To sustain its growth and fuel expansion in the MENAP region as demand for food and groceries continues to grow, MaxAB has raised additional funding, this time a pre-Series A for $40 million.

Although the round awarded was smaller than last year, CEO Belal El Mehrbel told TechCrush that the pre-Series A round was neither low nor flat in terms of valuation. He said the company raised new capital not because it needed the money, but because “there are many opportunities that we believe we can capitalize on as quickly as we capitalize.” Asset-heavy MaxAB has raised more than $100 million in total.

Small traditional retailers form the backbone of the FMCG industry across Africa. For most B2B e-commerce platforms on the continent, retailers are just one of the many consumables they help retailers source from suppliers. For MaxAB, that’s the sweet spot. And in the year Since its launch in 2018, MaxAB has connected suppliers with more than 150,000 specialty traditional retailers in the food and grocery supply chain in Egypt and Casablanca, Morocco, placing over 2.5 million orders in this timeframe.

MaxAB’s vision of going deeper than ever with its product offerings extends to geographic expansion as well. After completing its B2B grocery supply throughout Egypt for more than three years, it intends to use its network and relationships with local and international suppliers and fully distribute to Morocco, which now accounts for 10% of MaxAB’s business, and to Saudi Arabia by the end of 2023.

The company has more than 750,000 mom-and-pop businesses in Egypt and Morocco alone seeking its services. At the same time, Saudi Arabia is appealing for the government’s efforts to digitize the informal sector and FMCG’s interest in exploring new business models.

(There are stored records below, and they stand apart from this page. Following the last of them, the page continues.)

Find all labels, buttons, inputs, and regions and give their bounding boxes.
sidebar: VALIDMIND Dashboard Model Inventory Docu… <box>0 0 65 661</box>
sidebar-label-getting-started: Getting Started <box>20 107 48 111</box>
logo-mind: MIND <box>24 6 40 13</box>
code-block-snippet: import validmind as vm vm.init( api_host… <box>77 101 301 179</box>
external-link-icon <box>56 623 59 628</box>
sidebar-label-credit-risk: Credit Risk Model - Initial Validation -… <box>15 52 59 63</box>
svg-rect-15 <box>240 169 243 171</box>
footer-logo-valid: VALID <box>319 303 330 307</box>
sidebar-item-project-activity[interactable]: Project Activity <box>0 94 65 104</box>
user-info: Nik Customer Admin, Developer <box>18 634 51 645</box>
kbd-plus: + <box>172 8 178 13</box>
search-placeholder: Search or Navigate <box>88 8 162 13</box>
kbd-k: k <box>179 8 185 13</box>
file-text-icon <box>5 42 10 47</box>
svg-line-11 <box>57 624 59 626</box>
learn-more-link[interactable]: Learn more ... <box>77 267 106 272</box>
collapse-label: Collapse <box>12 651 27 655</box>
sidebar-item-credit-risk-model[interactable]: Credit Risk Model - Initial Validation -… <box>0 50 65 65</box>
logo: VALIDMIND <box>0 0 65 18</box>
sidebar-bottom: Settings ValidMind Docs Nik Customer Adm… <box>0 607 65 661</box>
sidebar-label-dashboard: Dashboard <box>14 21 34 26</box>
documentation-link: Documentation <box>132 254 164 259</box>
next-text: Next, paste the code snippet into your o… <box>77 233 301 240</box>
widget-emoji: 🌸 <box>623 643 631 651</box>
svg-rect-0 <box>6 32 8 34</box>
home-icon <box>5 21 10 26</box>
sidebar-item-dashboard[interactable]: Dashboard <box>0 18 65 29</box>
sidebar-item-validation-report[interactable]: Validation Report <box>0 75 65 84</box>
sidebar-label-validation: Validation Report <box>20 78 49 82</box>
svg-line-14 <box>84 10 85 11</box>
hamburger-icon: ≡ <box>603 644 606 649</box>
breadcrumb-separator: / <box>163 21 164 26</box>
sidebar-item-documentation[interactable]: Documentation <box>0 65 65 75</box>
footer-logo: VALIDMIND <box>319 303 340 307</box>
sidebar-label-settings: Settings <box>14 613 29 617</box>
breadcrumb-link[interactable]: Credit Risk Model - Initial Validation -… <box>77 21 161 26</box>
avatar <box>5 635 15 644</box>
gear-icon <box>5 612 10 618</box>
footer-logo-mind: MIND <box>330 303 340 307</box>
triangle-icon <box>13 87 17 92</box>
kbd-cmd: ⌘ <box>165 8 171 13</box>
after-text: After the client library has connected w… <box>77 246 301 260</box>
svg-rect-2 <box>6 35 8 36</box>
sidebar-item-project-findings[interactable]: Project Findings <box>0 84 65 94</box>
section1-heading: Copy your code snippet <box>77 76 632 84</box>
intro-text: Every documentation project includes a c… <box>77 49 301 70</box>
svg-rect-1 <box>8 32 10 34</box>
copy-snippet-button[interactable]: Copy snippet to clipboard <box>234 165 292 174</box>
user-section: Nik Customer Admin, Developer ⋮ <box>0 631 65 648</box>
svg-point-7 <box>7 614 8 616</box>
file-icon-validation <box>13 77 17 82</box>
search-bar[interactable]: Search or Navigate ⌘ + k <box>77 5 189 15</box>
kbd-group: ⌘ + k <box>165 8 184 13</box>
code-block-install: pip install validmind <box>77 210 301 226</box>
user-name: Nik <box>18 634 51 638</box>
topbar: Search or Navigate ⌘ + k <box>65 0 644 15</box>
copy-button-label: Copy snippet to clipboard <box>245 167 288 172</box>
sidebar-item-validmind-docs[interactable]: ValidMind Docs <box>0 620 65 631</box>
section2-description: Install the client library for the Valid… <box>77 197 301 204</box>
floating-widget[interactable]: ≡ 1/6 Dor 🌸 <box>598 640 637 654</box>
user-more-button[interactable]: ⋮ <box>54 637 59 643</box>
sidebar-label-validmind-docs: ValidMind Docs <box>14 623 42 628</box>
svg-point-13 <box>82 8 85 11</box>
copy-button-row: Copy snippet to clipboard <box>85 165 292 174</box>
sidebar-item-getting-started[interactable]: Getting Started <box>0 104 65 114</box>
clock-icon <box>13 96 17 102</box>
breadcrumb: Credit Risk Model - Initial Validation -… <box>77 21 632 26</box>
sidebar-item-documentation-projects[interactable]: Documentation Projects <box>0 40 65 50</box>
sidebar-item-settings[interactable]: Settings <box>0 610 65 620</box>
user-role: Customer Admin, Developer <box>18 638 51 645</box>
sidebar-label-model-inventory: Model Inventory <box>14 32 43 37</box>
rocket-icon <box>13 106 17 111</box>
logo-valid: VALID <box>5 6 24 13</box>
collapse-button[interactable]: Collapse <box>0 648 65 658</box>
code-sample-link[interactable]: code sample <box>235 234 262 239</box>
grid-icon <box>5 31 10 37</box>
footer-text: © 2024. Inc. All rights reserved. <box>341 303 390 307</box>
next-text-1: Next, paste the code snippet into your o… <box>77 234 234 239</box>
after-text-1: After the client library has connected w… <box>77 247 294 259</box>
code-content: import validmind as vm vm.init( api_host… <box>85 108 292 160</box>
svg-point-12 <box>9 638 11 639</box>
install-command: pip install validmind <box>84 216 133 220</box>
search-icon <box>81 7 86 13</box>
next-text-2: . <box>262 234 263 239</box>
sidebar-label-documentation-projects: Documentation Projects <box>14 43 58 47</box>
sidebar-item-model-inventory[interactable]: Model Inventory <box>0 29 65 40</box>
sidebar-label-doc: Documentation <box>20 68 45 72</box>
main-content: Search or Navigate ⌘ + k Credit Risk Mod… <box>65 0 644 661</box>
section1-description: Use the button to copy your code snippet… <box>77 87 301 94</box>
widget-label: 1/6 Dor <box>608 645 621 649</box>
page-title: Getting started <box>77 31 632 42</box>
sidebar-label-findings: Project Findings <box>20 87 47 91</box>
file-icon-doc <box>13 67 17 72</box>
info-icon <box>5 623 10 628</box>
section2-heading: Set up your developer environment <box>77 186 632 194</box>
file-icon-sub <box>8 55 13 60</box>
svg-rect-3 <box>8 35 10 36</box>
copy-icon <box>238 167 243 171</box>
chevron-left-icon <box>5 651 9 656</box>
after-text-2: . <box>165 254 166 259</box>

We are trying to provide additional services to grocery stores because they are the economic base from which we operate before entering into these other supply chains. Think about Amazon; They continued to sell books for eight years before adding another category. And that’s the school of thought we want to go with,” said the CEO, who co-founded Maksaab with Mohammed Ben Halim. “In Egypt, we focused on launching the grocery supply chain and will use the lessons learned to launch in more markets. It is easier to launch a grocery supply chain in different markets, for example electronics in our core market, because it is a completely different business model that we have to learn from scratch.

Another growth stream for MaxAB is its fintech business, launched last year, which leverages its large merchant pool and processing capacity to process cash collections. And its entry approach to providing financial services differs from the competition. Instead of the BNPL product that many B2B e-commerce platforms are promoting to merchants – which has grown 5x in transaction value since the beginning of the year – it has launched a bill sum product.

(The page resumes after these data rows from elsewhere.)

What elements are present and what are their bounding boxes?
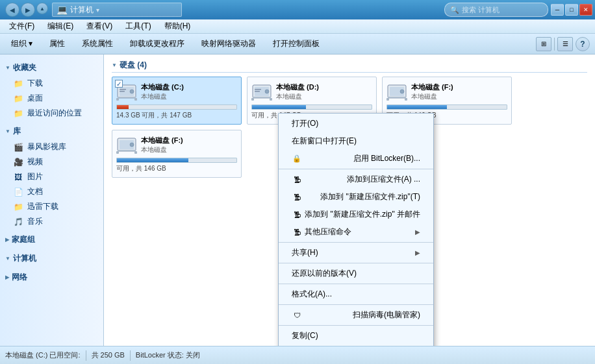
toolbar-properties[interactable]: 属性 — [44, 36, 71, 52]
forward-button[interactable]: ▶ — [21, 3, 35, 17]
ctx-add-zip-label: 添加到 "新建压缩文件.zip"(T) — [320, 191, 420, 202]
library-arrow: ▼ — [5, 128, 10, 134]
disk-f-name: 本地磁盘 (F:) — [141, 136, 183, 145]
up-button[interactable]: ▲ — [36, 3, 48, 14]
more-archive-arrow: ▶ — [415, 228, 420, 236]
search-icon: 🔍 — [450, 6, 459, 14]
sidebar-item-video-lib[interactable]: 🎬 暴风影视库 — [0, 140, 103, 154]
video-lib-label: 暴风影视库 — [27, 141, 66, 152]
svg-rect-7 — [134, 98, 137, 101]
address-bar[interactable]: 💻 计算机 ▾ — [52, 3, 182, 17]
toolbar-uninstall[interactable]: 卸载或更改程序 — [124, 36, 190, 52]
svg-rect-18 — [388, 97, 406, 98]
menu-view[interactable]: 查看(V) — [81, 19, 118, 33]
sidebar-computer-header[interactable]: ▼ 计算机 — [0, 250, 103, 267]
ctx-share[interactable]: 共享(H) ▶ — [279, 244, 433, 261]
toolbar-map-drive[interactable]: 映射网络驱动器 — [196, 36, 262, 52]
sidebar-item-xunlei[interactable]: 📁 迅雷下载 — [0, 199, 103, 214]
toolbar-sys-properties[interactable]: 系统属性 — [76, 36, 119, 52]
close-button[interactable]: ✕ — [579, 4, 592, 16]
status-item-1: 本地磁盘 (C:) 已用空间: — [5, 350, 81, 360]
sidebar-item-documents[interactable]: 📄 文档 — [0, 184, 103, 199]
menu-tools[interactable]: 工具(T) — [120, 19, 156, 33]
search-placeholder: 搜索 计算机 — [462, 5, 500, 15]
sidebar-computer-section: ▼ 计算机 — [0, 250, 103, 267]
disk-f-icon — [116, 134, 137, 155]
disk-e-progress-fill — [387, 105, 447, 109]
svg-rect-6 — [116, 98, 119, 101]
ctx-scan[interactable]: 🛡 扫描病毒(电脑管家) — [279, 306, 433, 324]
ctx-add-zip[interactable]: 🗜 添加到 "新建压缩文件.zip"(T) — [279, 188, 433, 206]
sidebar-item-recent[interactable]: 📁 最近访问的位置 — [0, 106, 103, 121]
disk-d-progress-bg — [251, 104, 372, 110]
disk-e-sublabel: 本地磁盘 — [411, 92, 453, 101]
toolbar: 组织 ▾ 属性 系统属性 卸载或更改程序 映射网络驱动器 打开控制面板 ⊞ ☰ … — [0, 34, 595, 55]
video-icon: 🎥 — [13, 157, 23, 167]
disk-f[interactable]: 本地磁盘 (F:) 本地磁盘 可用，共 146 GB — [112, 130, 242, 178]
video-label: 视频 — [27, 156, 43, 167]
toolbar-sep — [554, 38, 555, 51]
sidebar: ▼ 收藏夹 📁 下载 📁 桌面 📁 最近访问的位置 ▼ 库 🎬 — [0, 55, 104, 346]
ctx-format[interactable]: 格式化(A)... — [279, 285, 433, 303]
toolbar-control-panel[interactable]: 打开控制面板 — [267, 36, 325, 52]
back-button[interactable]: ◀ — [5, 3, 19, 17]
title-bar: ◀ ▶ ▲ 💻 计算机 ▾ 🔍 搜索 计算机 ─ □ ✕ — [0, 0, 595, 19]
ctx-add-archive-label: 添加到压缩文件(A) ... — [347, 174, 420, 185]
toolbar-organize[interactable]: 组织 ▾ — [5, 36, 38, 52]
disk-e-icon — [386, 81, 407, 102]
disk-d-name: 本地磁盘 (D:) — [276, 82, 319, 92]
sidebar-favorites-header[interactable]: ▼ 收藏夹 — [0, 60, 103, 76]
sidebar-item-pictures[interactable]: 🖼 图片 — [0, 169, 103, 184]
favorites-arrow: ▼ — [5, 65, 10, 71]
menu-help[interactable]: 帮助(H) — [159, 19, 196, 33]
ctx-add-archive[interactable]: 🗜 添加到压缩文件(A) ... — [279, 171, 433, 188]
disk-e-header: 本地磁盘 (F:) 本地磁盘 — [386, 81, 507, 102]
ctx-restore[interactable]: 还原以前的版本(V) — [279, 265, 433, 282]
sidebar-item-desktop[interactable]: 📁 桌面 — [0, 91, 103, 106]
sidebar-item-downloads[interactable]: 📁 下载 — [0, 76, 103, 91]
menu-edit[interactable]: 编辑(E) — [42, 19, 79, 33]
view-toggle-btn[interactable]: ⊞ — [536, 37, 551, 51]
ctx-open-new-label: 在新窗口中打开(E) — [292, 136, 357, 147]
menu-file[interactable]: 文件(F) — [4, 19, 40, 33]
library-label: 库 — [13, 126, 21, 137]
view-list-btn[interactable]: ☰ — [557, 37, 573, 51]
ctx-open[interactable]: 打开(O) — [279, 115, 433, 132]
ctx-more-archive[interactable]: 🗜 其他压缩命令 ▶ — [279, 223, 433, 241]
help-button[interactable]: ? — [576, 37, 590, 51]
ctx-bitlocker[interactable]: 🔒 启用 BitLocker(B)... — [279, 150, 433, 167]
disk-c-sublabel: 本地磁盘 — [141, 92, 184, 101]
computer-label: 计算机 — [13, 253, 36, 264]
ctx-open-new[interactable]: 在新窗口中打开(E) — [279, 132, 433, 150]
svg-rect-15 — [270, 98, 272, 101]
sidebar-network-header[interactable]: ▶ 网络 — [0, 269, 103, 285]
sidebar-homegroup-header[interactable]: ▶ 家庭组 — [0, 232, 103, 248]
disk-d-sublabel: 本地磁盘 — [276, 92, 319, 101]
window-controls: ─ □ ✕ — [551, 4, 592, 16]
disk-c-labels: 本地磁盘 (C:) 本地磁盘 — [141, 82, 184, 101]
minimize-button[interactable]: ─ — [551, 4, 564, 16]
sidebar-item-video[interactable]: 🎥 视频 — [0, 154, 103, 169]
maximize-button[interactable]: □ — [565, 4, 578, 16]
sidebar-homegroup-section: ▶ 家庭组 — [0, 232, 103, 248]
bitlocker-icon: 🔒 — [292, 154, 302, 163]
ctx-scan-label: 扫描病毒(电脑管家) — [353, 309, 420, 321]
ctx-format-label: 格式化(A)... — [292, 289, 332, 300]
ctx-copy[interactable]: 复制(C) — [279, 327, 433, 345]
ctx-share-label: 共享(H) — [292, 247, 318, 258]
disk-c-checkbox[interactable]: ✓ — [115, 80, 123, 88]
disk-c[interactable]: ✓ — [112, 77, 242, 125]
ctx-add-zip-email-label: 添加到 "新建压缩文件.zip" 并邮件 — [305, 209, 420, 220]
sidebar-item-music[interactable]: 🎵 音乐 — [0, 214, 103, 229]
svg-rect-12 — [255, 89, 261, 90]
search-box[interactable]: 🔍 搜索 计算机 — [444, 3, 548, 17]
svg-rect-20 — [386, 98, 389, 101]
sidebar-library-header[interactable]: ▼ 库 — [0, 123, 103, 140]
favorites-label: 收藏夹 — [13, 62, 36, 73]
svg-rect-13 — [255, 91, 260, 92]
disk-d-icon — [251, 81, 272, 102]
ctx-add-zip-email[interactable]: 🗜 添加到 "新建压缩文件.zip" 并邮件 — [279, 206, 433, 223]
path-icon: 💻 — [57, 5, 68, 15]
homegroup-label: 家庭组 — [12, 234, 35, 245]
sidebar-favorites-section: ▼ 收藏夹 📁 下载 📁 桌面 📁 最近访问的位置 — [0, 60, 103, 121]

It didn’t take long for MaxAB to break into the popular B2B fintech category, though; Last month, the platform launched a working capital product to the merchant base. However, like Wasoko, another B2B e-commerce platform in sub-Saharan Africa, MaxAB has not opted for debt financing to scale up its operations. According to El-Megerbel, a former general manager at Kerem, MaxAB currently gets a lot of supplier loans to help finance working capital without raising debt. “Because the buy-now is ahead of the later production, we can do some financing without incurring debt that we won’t be able to use in the short term,” the CEO added.

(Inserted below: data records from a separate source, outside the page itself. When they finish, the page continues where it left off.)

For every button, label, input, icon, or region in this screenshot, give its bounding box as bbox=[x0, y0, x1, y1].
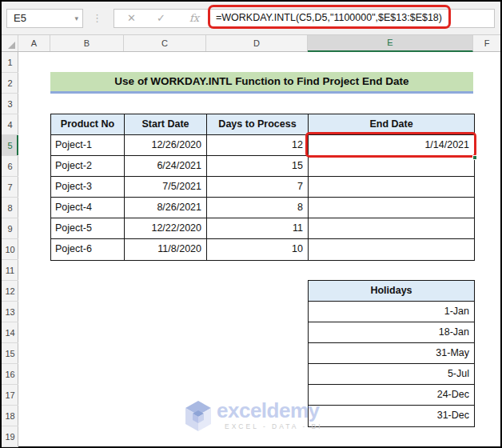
table-row: Poject-5 12/22/2020 11 bbox=[51, 218, 474, 239]
name-box-dropdown-icon[interactable]: ▾ bbox=[74, 10, 78, 27]
product-cell[interactable]: Poject-4 bbox=[51, 198, 125, 218]
row-header-2[interactable]: 2 bbox=[2, 73, 18, 94]
watermark: exceldemy EXCEL - DATA - BI bbox=[184, 399, 323, 433]
table-row: Poject-6 11/8/2020 10 bbox=[51, 239, 474, 260]
column-header-b[interactable]: B bbox=[50, 35, 124, 51]
project-table-header-row: Product No Start Date Days to Process En… bbox=[51, 114, 474, 135]
product-cell[interactable]: Poject-3 bbox=[51, 177, 125, 198]
start-date-cell[interactable]: 11/8/2020 bbox=[125, 239, 207, 260]
row-header-14[interactable]: 14 bbox=[2, 322, 18, 343]
row-header-7[interactable]: 7 bbox=[2, 177, 18, 198]
name-box-input[interactable]: E5 ▾ bbox=[6, 9, 83, 28]
column-header-a[interactable]: A bbox=[18, 35, 50, 51]
days-cell[interactable]: 12 bbox=[207, 135, 309, 156]
corner-triangle-icon bbox=[8, 42, 15, 49]
holiday-cell[interactable]: 18-Jan bbox=[309, 322, 474, 343]
formula-bar-separator-dots-icon: ⋮ bbox=[92, 9, 102, 28]
header-cell-end-date[interactable]: End Date bbox=[309, 114, 474, 135]
formula-bar-strip: E5 ▾ ⋮ ✕ ✓ fx =WORKDAY.INTL(C5,D5,"11000… bbox=[2, 2, 500, 35]
product-cell[interactable]: Poject-5 bbox=[51, 218, 125, 239]
row-header-3[interactable]: 3 bbox=[2, 94, 18, 114]
holiday-cell[interactable]: 5-Jul bbox=[309, 364, 474, 385]
column-header-e-active[interactable]: E bbox=[308, 35, 473, 52]
exceldemy-logo-icon bbox=[184, 399, 213, 433]
end-date-cell[interactable] bbox=[309, 177, 474, 198]
start-date-cell[interactable]: 8/26/2021 bbox=[125, 198, 207, 218]
start-date-cell[interactable]: 12/22/2020 bbox=[125, 218, 207, 239]
row-header-11[interactable]: 11 bbox=[2, 260, 18, 281]
row-header-17[interactable]: 17 bbox=[2, 385, 18, 406]
end-date-cell[interactable] bbox=[309, 218, 474, 239]
column-header-row: A B C D E F bbox=[2, 35, 500, 52]
name-box-value: E5 bbox=[14, 12, 26, 24]
holidays-table: Holidays 1-Jan 18-Jan 31-May 5-Jul 24-De… bbox=[308, 280, 475, 427]
cancel-button[interactable]: ✕ bbox=[127, 10, 136, 27]
table-row: Poject-4 8/26/2021 8 bbox=[51, 198, 474, 218]
row-header-5-active[interactable]: 5 bbox=[2, 135, 18, 156]
holiday-cell[interactable]: 24-Dec bbox=[309, 385, 474, 406]
days-cell[interactable]: 15 bbox=[207, 156, 309, 177]
header-cell-start-date[interactable]: Start Date bbox=[125, 114, 207, 135]
row-header-9[interactable]: 9 bbox=[2, 218, 18, 239]
select-all-button[interactable] bbox=[2, 35, 18, 51]
column-header-d[interactable]: D bbox=[206, 35, 308, 51]
end-date-cell[interactable] bbox=[309, 198, 474, 218]
holiday-cell[interactable]: 31-May bbox=[309, 343, 474, 364]
column-header-c[interactable]: C bbox=[124, 35, 206, 51]
row-header-6[interactable]: 6 bbox=[2, 156, 18, 177]
watermark-tagline: EXCEL - DATA - BI bbox=[217, 422, 323, 430]
row-header-16[interactable]: 16 bbox=[2, 364, 18, 385]
row-header-18[interactable]: 18 bbox=[2, 406, 18, 426]
row-header-15[interactable]: 15 bbox=[2, 343, 18, 364]
formula-input[interactable]: =WORKDAY.INTL(C5,D5,"1100000",$E$13:$E$1… bbox=[216, 9, 446, 28]
excel-window: E5 ▾ ⋮ ✕ ✓ fx =WORKDAY.INTL(C5,D5,"11000… bbox=[2, 2, 500, 446]
header-cell-days-to-process[interactable]: Days to Process bbox=[207, 114, 309, 135]
row-header-8[interactable]: 8 bbox=[2, 198, 18, 218]
fill-handle[interactable] bbox=[472, 155, 477, 160]
holidays-header-cell[interactable]: Holidays bbox=[309, 281, 474, 302]
insert-function-button[interactable]: fx bbox=[189, 10, 199, 27]
header-cell-product-no[interactable]: Product No bbox=[51, 114, 125, 135]
row-header-1[interactable]: 1 bbox=[2, 52, 18, 73]
start-date-cell[interactable]: 7/5/2021 bbox=[125, 177, 207, 198]
row-header-10[interactable]: 10 bbox=[2, 239, 18, 260]
row-header-4[interactable]: 4 bbox=[2, 114, 18, 135]
holiday-cell[interactable]: 31-Dec bbox=[309, 406, 474, 426]
days-cell[interactable]: 8 bbox=[207, 198, 309, 218]
days-cell[interactable]: 10 bbox=[207, 239, 309, 260]
table-row: Poject-2 6/24/2021 15 bbox=[51, 156, 474, 177]
enter-button[interactable]: ✓ bbox=[157, 10, 165, 27]
table-row: Poject-3 7/5/2021 7 bbox=[51, 177, 474, 198]
end-date-cell[interactable] bbox=[309, 156, 474, 177]
start-date-cell[interactable]: 12/26/2020 bbox=[125, 135, 207, 156]
product-cell[interactable]: Poject-1 bbox=[51, 135, 125, 156]
product-cell[interactable]: Poject-6 bbox=[51, 239, 125, 260]
watermark-brand: exceldemy bbox=[217, 399, 323, 422]
start-date-cell[interactable]: 6/24/2021 bbox=[125, 156, 207, 177]
holiday-cell[interactable]: 1-Jan bbox=[309, 302, 474, 322]
watermark-text: exceldemy EXCEL - DATA - BI bbox=[217, 399, 323, 430]
row-header-column: 1 2 3 4 5 6 7 8 9 10 11 12 13 14 15 16 1… bbox=[2, 52, 18, 446]
column-header-f[interactable]: F bbox=[473, 35, 500, 51]
excel-screenshot: E5 ▾ ⋮ ✕ ✓ fx =WORKDAY.INTL(C5,D5,"11000… bbox=[0, 0, 502, 448]
days-cell[interactable]: 7 bbox=[207, 177, 309, 198]
table-row: Poject-1 12/26/2020 12 1/14/2021 bbox=[51, 135, 474, 156]
row-header-13[interactable]: 13 bbox=[2, 302, 18, 322]
row-header-19[interactable]: 19 bbox=[2, 426, 18, 447]
project-table: Product No Start Date Days to Process En… bbox=[50, 114, 475, 261]
days-cell[interactable]: 11 bbox=[207, 218, 309, 239]
title-banner-cell[interactable]: Use of WORKDAY.INTL Function to Find Pro… bbox=[50, 72, 473, 94]
row-header-12[interactable]: 12 bbox=[2, 281, 18, 302]
end-date-cell-e5-active[interactable]: 1/14/2021 bbox=[309, 135, 474, 156]
product-cell[interactable]: Poject-2 bbox=[51, 156, 125, 177]
end-date-cell[interactable] bbox=[309, 239, 474, 260]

MaxAB’s equity round includes an impressive list of new investors: DisruptAD, ADQ’s venture capital platform; British International Investment (BII); and Menlo Park headquarters in Silver Lake — the first forays of any form into African startups. Silver Lake has invested in a long-term capital strategy with Mubadala Investment Company.

We have always prided ourselves on our ability to attract top investors to the region. Historically, since our seed round, we have had at least one VC that invested for the first time in Egypt, North Africa or Africa,” El-Megerbel said of the investment, referring to firms such as 4DX Ventures and Flourish Ventures. They participated in this round along with other existing investors, Beko Capital and Africa Platform Capital.